Australian universities have bristled at the government’s decision to review free speech on campuses and develop a code of conduct to promote and protect freedom of expression and intellectual inquiry.
The government said that University of Western Australia chancellor Robert French, a former chief justice of the High Court, would review local and international approaches and chart “realistic and practical options”.
Education minister Dan Tehan said all free speech must be protected at universities, “even where what is being said may be unpopular or challenging”.
“The best university education is one where students are taught to think for themselves,” he said. “If necessary, the French review could lead to the development of an Australian version of the Chicago statement, which is a voluntary framework that clearly sets out a university’s commitment to promoting freedom of speech.”
Mr Tehan said representative body Universities Australia had been consulted on the review. But UA said it had not provided input into the terms of reference, and derided the review as irrelevant and unnecessary.
It said that there was no impediment to free speech on campuses and that universities had adopted a Chicago-type charter – in a joint commitment from the nation’s vice-chancellors – in early November. The commitment is among more than 100 policies, codes and agreements that support “free intellectual inquiry”, it said.
“In this context, it is unclear what issue the government is seeking to address,” said chair Margaret Gardner. “Australian universities have been on the public record through the ages affirming our long-standing commitment to informed, evidence-based discussion and vigorous debate.”
Professor Gardner, vice-chancellor of Monash University, accused Canberra of pandering to commentators “who want government to override university autonomy with heavy-handed external regulation and red tape”. But Mr Tehan stressed that universities were autonomous bodies and that the code of conduct would be “sector-led”.
Mr French said he had agreed to undertake the review “on a cooperative and consultative basis with the university sector, and respecting the legitimate institutional autonomy of Australian universities”.
He said the review would aim to produce a “model code” that could be used as “a point of reference in any consideration by universities of their existing rules and guidelines”.
Mr Tehan said the review would examine universities’ existing materials including codes of conduct, enterprise agreements, policy statements and strategic plans.

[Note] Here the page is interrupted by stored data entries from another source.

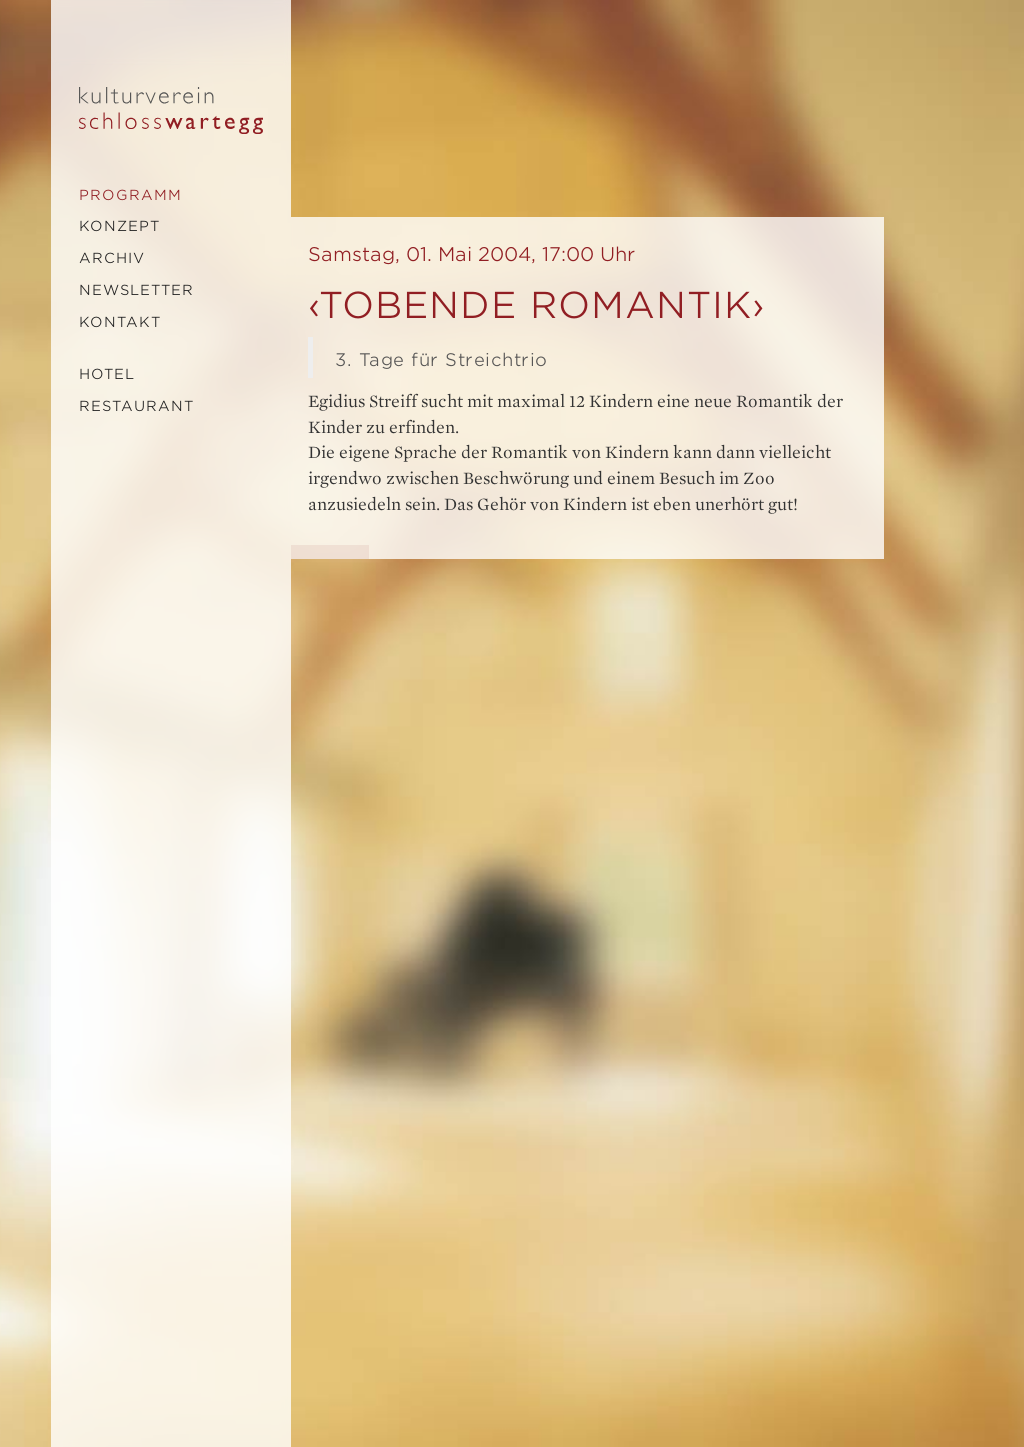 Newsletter (136, 290)
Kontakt (120, 322)
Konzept (119, 226)
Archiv (112, 258)
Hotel (107, 374)
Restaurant (136, 406)
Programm (130, 195)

It will also assess the effectiveness of the Higher Education Standards Framework to promote and protect freedom of expression and intellectual inquiry, and recommend revisions or clarifications to the standards.
While universities regard any attempt to regulate free speech as an oxymoron, Mr French is considered a balanced voice in Australia’s increasingly fractious debate around freedom of expression.
In a September speech, Mr French raised the possibility of “legislative intervention” to enforce free speech on campuses. But he said a better option would be to “maintain a robust culture of open speech and discussion, even though it may involve people hearing views that they find offensive or hurtful”.
“There should be a very high threshold to be overcome before universities, academics or student bodies or groups seek to prevent speech on campus by reference to its content,” he cautioned. “If the threshold is set too low…and applies an extended concept of ‘safety’ in support of restrictions, the reputation of universities in the wider community might be at risk.”